Llegué bien alto. Me senté sobre una roca en medio de otras más, cada una con el nombre de alguna municipalidad de Cundinamarca, a ver y fotografiar las tres lagunas y a masticar bocados largos de pan integral en bolsa marca La Abejita. A retratar el paisaje circundante y a hablarles a los árboles, y a los bichos, y a los matorrales sin tener que parecer inteligente o sin esperar a que me contestaran. Es la ventaja de emprender soliloquios frente a especies vegetales, animales y minerales, que como lo hacen los más sabios no acostumbran opinar nada sobre nada.
Allá sólo llegan con facilidad los gallinazos con su vuelo espléndido y los exploradores solitarios.
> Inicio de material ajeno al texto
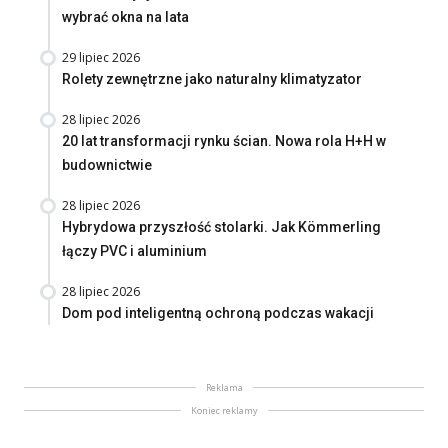
wybrać okna na lata
29 lipiec 2026
Rolety zewnętrzne jako naturalny klimatyzator
28 lipiec 2026
20 lat transformacji rynku ścian. Nowa rola H+H w
budownictwie
28 lipiec 2026
Hybrydowa przyszłość stolarki. Jak Kömmerling
łączy PVC i aluminium
28 lipiec 2026
Dom pod inteligentną ochroną podczas wakacji
Reklama
Koniec reklamy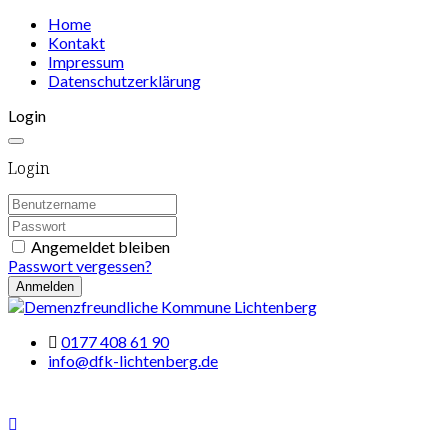
Home
Kontakt
Impressum
Datenschutzerklärung
Login
Login
Angemeldet bleiben
Passwort vergessen?
Anmelden
0177 408 61 90
info@dfk-lichtenberg.de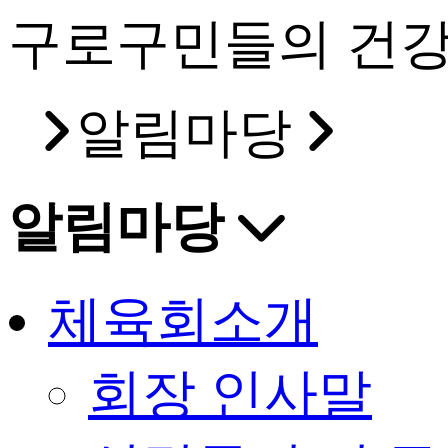
구로구민들의 건강
알림마당
알림마당
체육회소개
회장 인사말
Sólo van los atletas de una vez al mes tratando de exonerar con su visita las culpas alimentarias y nicotínicas y alcohólicas de una vida de malos hábitos.
Ahí estuve durante más de una hora hasta decidirme a bajar. Caía una brisa tímida que no obstante me congelaba. Ya había hecho lo que había ido a hacer.
Caminé de vuelta durante una hora más hasta notar que la chaqueta militar raída, junto con la cámara de fotos digital metida en su funda azul, así como los 10 ó 13 mil pesos, se me habían olvidado mientras descansaba, en el punto más distante del lugar.
Volví en su búsqueda hasta la zona, en donde está el agua potable. Pero no había nada. Los recuerdos convertidos en fotografías se me perdieron en alguna parte de la montaña, y algún día, estoy seguro, van a llegar a manos de alguien que los habrá de borrar para almacenar unos nuevos. Los suyos propios.O habrán de diluirse en un corto circuito, entre la humedad y el olvido.
Escribo esto porque sé que después de todo, las presentes letras van a ser lo único que me quedará de esa tarde en medio del Parque Chingaza, a donde al parecer y sin saberlo me metí sin el necesario consentimiento de autoridades o guardabosques.
Retorné: sin cámara, sin fondos, sin piernas, y sin autorización. Pero no siento culpa.
Por ahí deben estar mis recuerdos convertidos en fotos digitales a cuyo contacto con la lluvia habrán de desaparecer. Por ahí se quedaron 12 ó 13 mil pesos, perdidos en una zona en donde el dinero sirve de poco. Por ahí debieron andar los muiscas sin pedir permiso. Y yo debo tener algo de Muisca. Esa mañana perdí mi cámara. Esa mañana fui un poco muisca. Esa mañana fui un poco culpable, por omisión y descuido, en el Parque Chingaza.